In reality, top-ranking pages for ad-heavy keywords are sites that also have a high number of monthly organic visits. Therefore, it’s wise to keep your SEO efforts running in the background to maximize your traffic, even while you strategically employ SEM for specific keywords.

SERP Features: SEO and SEM

In addition to ads, other SERP features push organic results down the page. These include featured snippets, video carousels, and the “People Also Ask” box.

The kicker? They all rely on SEO, not SEM.

Google determines which pages are relevant, informative, and helpful enough to be designated in any of these sections. Of course, you can’t buy your way into them. But, if you’re one of the lucky few that make it to the top, that’s instant visibility you didn’t have to spend a dime to earn.

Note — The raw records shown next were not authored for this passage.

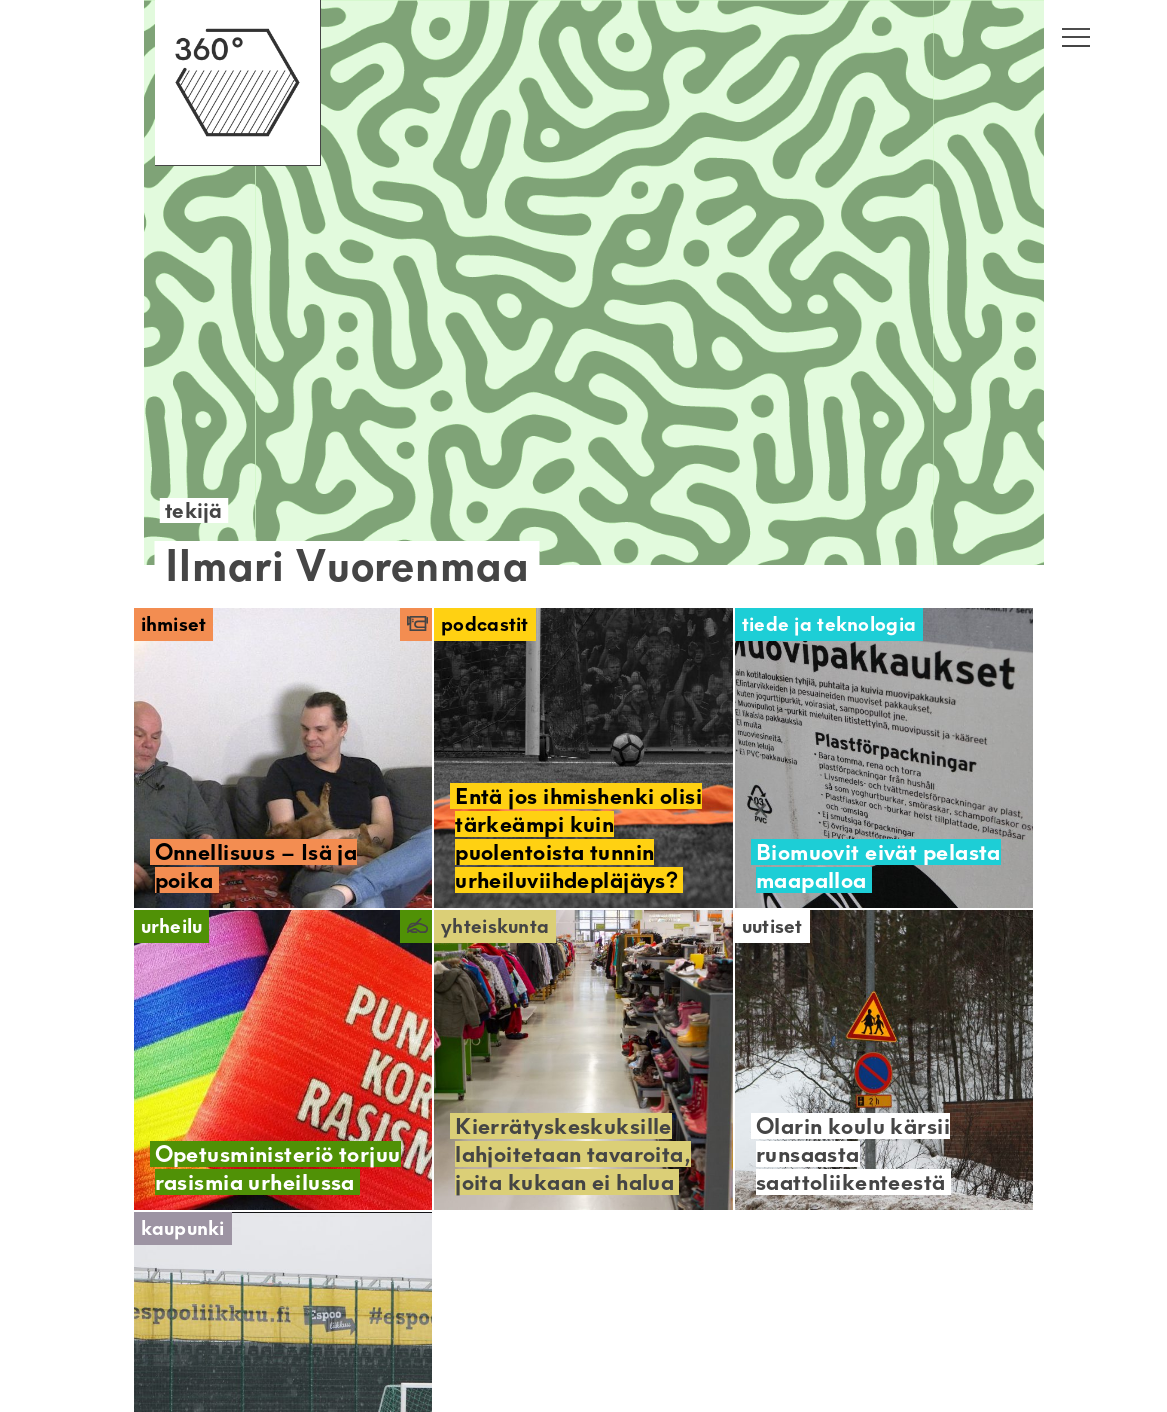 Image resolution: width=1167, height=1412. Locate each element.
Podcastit (485, 624)
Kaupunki (183, 1228)
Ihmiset (174, 624)
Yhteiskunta (495, 926)
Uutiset (772, 926)
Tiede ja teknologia (829, 624)
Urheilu (172, 926)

Now, consider the impact if you appeared in one (or all) of the SERP features and the paid search results above the organic listings. You could monopolize the first page of Google for the price of one SEM campaign. By running ads for keywords you already rank for, you help cement your place as an industry standout.

Leveraging SEO and SEM to Your Advantage

Standing out online requires a thoughtful strategy, and both organic and paid search approaches can get you there. In the great debate between SEO vs. SEM, the real answer is that both can be advantageous when applied to the right effort.

The key is to understand how the two techniques work and the unique benefits that each one delivers. From there, you can take a look at your online traffic, analyze trends and determine which approach offers the most robust way forward. In 2020 and beyond, successful companies will be those who take advantage of both tools, harnessing the power of each to deliver the results they deserve.